Patients and methods

Research ethics considerations

This study was conducted in accordance with the principles of the 1975 Declaration of Helsinki and approved by the ethics committees of each participating institution [Shinshu University School of Medicine, Matsumoto, Japan (approval numbers: 639 and 4533), Japanese Red Cross Society Suwa Red Cross Hospital, Suwa, Japan (approval number: 30-18), and Tokyo Yamate Medical Center, Tokyo, Japan (approval number: 188)]. Informed written consent was obtained from all patients and healthy subjects.

Study subjects

A total of 32 healthy control subjects were included for the analysis of HLA-C expression on PBMC (Table 1).

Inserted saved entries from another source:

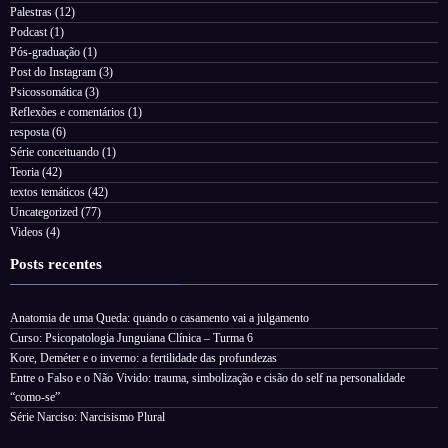
Palestras
(12)
Podcast
(1)
Pós-graduação
(1)
Post do Instagram
(3)
Psicossomática
(3)
Reflexões e comentários
(1)
resposta
(6)
Série conceituando
(1)
Teoria
(42)
textos temáticos
(42)
Uncategorized
(77)
Videos
(4)
Posts recentes
Anatomia de uma Queda: quando o casamento vai a julgamento
Curso: Psicopatologia Junguiana Clínica – Turma 6
Kore, Deméter e o inverno: a fertilidade das profundezas
Entre o Falso e o Não Vivido: trauma, simbolização e cisão do self na personalidade
“como-se”
Série Narciso: Narcisismo Plural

The controls were volunteers from hospital staff who had indicated the absence of any major illnesses and no direct familial relations in a standard questionnaire. A total of 160 patients with UC and 275 patients with CD who were seen between April 2014 and May 2019 at Shinshu University School of Medicine, Matsumoto, Japan, Japanese Red Cross Society Suwa Red Cross Hospital, Suwa, Japan, or Tokyo Yamate Medical Center, Tokyo, Japan, along with 325 healthy subjects including the above-described 32 healthy control subjects were enrolled for this association study (Table 2). A total of 328 PBC patients who were diagnosed as having PBC at Shinshu University Hospital between 1986 and 2015 were also included as a disease control group in this analysis. No participants were direct relatives of each other, and all were of an East-Asian genetic background. The diagnoses of UC and CD were based on established Japanese Society of Gastroenterology guidelines using endoscopic, histologic, radiographic, and serologic findings[42]. We also sub-classified the IBD patients into disease parameters based on the phenotype of disease location (colonic, ileal, ileocolonic, and not determined in CD and proctitis, left-sided colitis, pancolitis, and not determined in UC) (Table 2)[2,43,44]. The introduction of prednisolone (PSL) and anti-TNF-α was recommended by the guidelines for moderate or severe UC or CD[42]. Oral or intravenous PSL was advised as a remission induction therapy for left-sided colitis or pancolitis in UC, while anti-TNF-α was advocated for induction or maintenance therapy. A PSL-positive status was designated for patients with a history of PSL administration. A PSL- and anti-TNF-α-positive status was designated for patients who had received both PSL and anti-TNF-α. The diagnosis of PBC was based on the criteria from the Japan Society of Hepatology[45]. This sub-cohort has been well characterized in prior genetic and clinical studies[46-54].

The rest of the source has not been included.